Since the constant, ln A, is the same, these two equations may be rearranged to isolate ln A and then set them equal to one another:

$\text{ln}\;P_1\;+\;\frac{{\Delta}H_{\text{vap}}}{RT_1} = \text{ln}\;P_2\;+\;\frac{{\Delta}H_{\text{vap}}}{RT_2}$

which can be combined into:

$\text{ln}(\frac{P_2}{P_1}) = \frac{{\Delta}H_{\text{vap}}}{R}(\frac{1}{T_1}\;-\;\frac{1}{T_2})$

### Example 13.3c

#### Estimating Enthalpy of Vaporization

Isooctane (2,2,4-trimethylpentane) has an octane rating of 100. It is used as one of the standards for the octane-rating system for gasoline. At 34.0 °C, the vapour pressure of isooctane is 10.0 kPa, and at 98.8 °C, its vapour pressure is 100.0 kPa. Use this information to estimate the enthalpy of vaporization for isooctane.

#### Solution

The enthalpy of vaporization, ΔHvap, can be determined by using the Clausius-Clapeyron equation:

$\text{ln}\;(\frac{P_2}{P_1}) = \frac{{\Delta}H_{\text{vap}}}{R}\;(\frac{1}{T_1}\;-\;\frac{1}{T_2})$

Since we have two vapour pressure-temperature values (T1 = 34.0 °C = 307.2 K, P1 = 10.0 kPa and T2 = 98.8 °C = 372.0 K, P2 = 100 kPa), we can substitute them into this equation and solve for ΔHvap. Rearranging the Clausius-Clapeyron equation and solving for ΔHvap yields:

$\begin{array}{rl @{{}={}} l} {\Delta}H_{\text{vap}} & = \frac{R \;\times\;\text{ln}\;(\frac{P_2}{P_1})}{(\frac{1}{T_1}\;-\;\frac{1}{T_2})} \\[1em] & = \frac{(8.3145\;\text{J/mol}{\cdot}\text{K})\;\times\;\text{ln}(\frac{100\;\text{kPa}}{10.0\;\text{kPa}})}{(\frac{1}{307.2\;\text{K}}\;-\;\frac{1}{372.0\;\text{K}})}\\[1em] & = 33,800\;\text{J/mol} \\[1em] & = 33.8\;\text{kJ/mol} \end{array}$

Note that the pressure can be in any units, so long as they agree for both P values, but the temperature must be in kelvin for the Clausius-Clapeyron equation to be valid.

### Exercise 13.3c

At 20.0 °C, the vapour pressure of ethanol is 5.95 kPa, and at 63.5 °C, its vapour pressure is 53.3 kPa. Use this information to estimate the enthalpy of vaporization for ethanol.

### Example 13.3d

#### Estimating Temperature (or Vapour Pressure)

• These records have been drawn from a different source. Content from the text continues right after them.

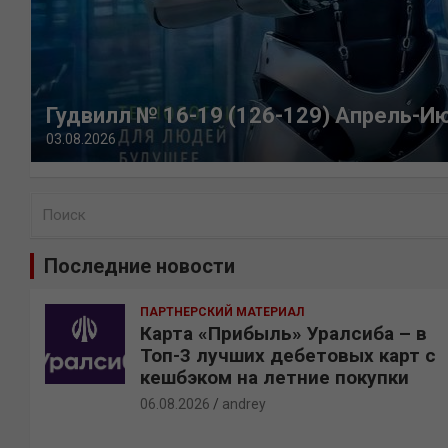
Гудвилл № 16-19 (126-129) Апрель-И
03.08.2026
П
о
и
Последние новости
с
к
ПАРТНЕРСКИЙ МАТЕРИАЛ
Карта «Прибыль» Уралсиба – в
Топ-3 лучших дебетовых карт с
кешбэком на летние покупки
06.08.2026
andrey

For benzene (C6H6), the normal boiling point is 80.1 °C and the enthalpy of vaporization is 30.8 kJ/mol. What is the boiling point of benzene in Denver, where atmospheric pressure = 83.4 kPa?

#### Solution

If the temperature and vapour pressure are known at one point, along with the enthalpy of vaporization, ΔHvap, then the temperature that corresponds to a different vapour pressure (or the vapour pressure that corresponds to a different temperature) can be determined by using the Clausius-Clapeyron equation:

$\text{ln}\;(\frac{P_2}{P_1}) = \frac{{\Delta}H_{\text{vap}}}{R}\;(\frac{1}{T_1}\;-\;\frac{1}{T_2})$

Since the normal boiling point is the temperature at which the vapour pressure equals atmospheric pressure at sea level, we know one vapour pressure-temperature value (T1 = 80.1 °C = 353.3 K, P1 = 101.3 kPa, ΔHvap = 30.8 kJ/mol) and want to find the temperature (T2) that corresponds to vapour pressure P2 = 83.4 kPa. We can substitute these values into the Clausius-Clapeyron equation and then solve for T2. Rearranging the Clausius-Clapeyron equation and solving for T2 yields:

$\begin{array}{rl @{{}={}} l} T_2 & = (\frac{-R\;\times\;\text{ln}\;(\frac{P_2}{P_1})}{{\Delta}H_{\text{vap}}}\;+\;\frac{1}{T_1})^{-1}\\[1em] & = (\frac{-(8.3145\;\text{J/mol}{\cdot}\text{K})\;\times\;\text{ln}\;(\frac{83.4\;\text{kPa}}{101.3\;\text{kPa}})}{30,800\;\text{J/mol}}\;+\;\frac{1}{353.3\;\text{K}})^{-1} \\[1em] & = 346.9\;\text{K or}\;73.8\;^{\circ}\text{C}\end{array}$

### Exercise 13.3d

For acetone (CH3)2CO, the normal boiling point is 56.5 °C and the enthalpy of vaporization is 31.3 kJ/mol. What is the vapour pressure of acetone at 25.0 °C?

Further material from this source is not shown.